The FINANCIAL — Researchers at the University are part of a new European project to test an innovative concept for the early diagnosis and treatment of Alzheimer’s disease.
The ArrestAD project has received €4M (£3.5M) from the European Commission as part of an initiative to support new research ideas emerging from blue skies research, oriented towards the future development of radically different technologies that can change society over the coming decades.
The new research is based on a recent discovery that demonstrates the central role of a particular type of sugar chain, heparan sulfate, as a catalyst of biochemical processes that cause Alzheimer’s disease.
Professor David Fernig, Dr Patrick Eyers and Dr Edwin Yates from the University’s Institute of Integrative Biology are all part of the research programme, and will contribute unique expertise in heparan sulfate, its chemistry and biosynthesis, with enzymology, chemical biology and proteomics.

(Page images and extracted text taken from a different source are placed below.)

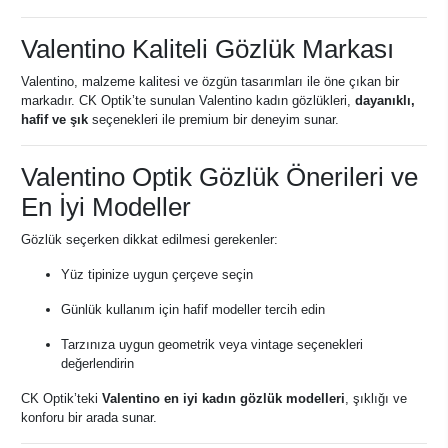
Valentino Kaliteli Gözlük Markası
Valentino, malzeme kalitesi ve özgün tasarımları ile öne çıkan bir
markadır. CK Optik’te sunulan Valentino kadın gözlükleri,
dayanıklı,
hafif ve şık
seçenekleri ile premium bir deneyim sunar.
Valentino Optik Gözlük Önerileri ve
En İyi Modeller
Gözlük seçerken dikkat edilmesi gerekenler:
Yüz tipinize uygun çerçeve seçin
Günlük kullanım için hafif modeller tercih edin
Tarzınıza uygun geometrik veya vintage seçenekleri
değerlendirin
CK Optik’teki
Valentino en iyi kadın gözlük modelleri
, şıklığı ve
konforu bir arada sunar.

They will develop inhibitors of the synthesis of the heparan sulfate sugar chain, which may in due course form the basis of drug development. In parallel, they will identify the protein partners of the heparan sulfate sugar in Alzheimer’s disease, which may lead to additional targets for early diagnosis.

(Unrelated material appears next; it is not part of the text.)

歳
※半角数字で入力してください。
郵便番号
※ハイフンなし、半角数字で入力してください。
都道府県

The ArrestAD project is being funded through the Horizon 2020 FET-OPEN Novel Ideas for Radically New Technologies programme, an extremely competitive initiative that supported just 4% of the 544 proposals it received.
The programme is led by Professor Dulce Papy-Garcia of the Université Paris Est Créteil and brings together a Paris-based SME, ScreenCell, with academic research teams from the Assistance Publique Hôpiteaux de Paris, Universitat Autònoma de Barcelona, Universidad de Salamanca, Radboud University Medical Centre, Nijmegen, the Necki Institute of Experimental Biology, Warsaw, and the University of Liverpool.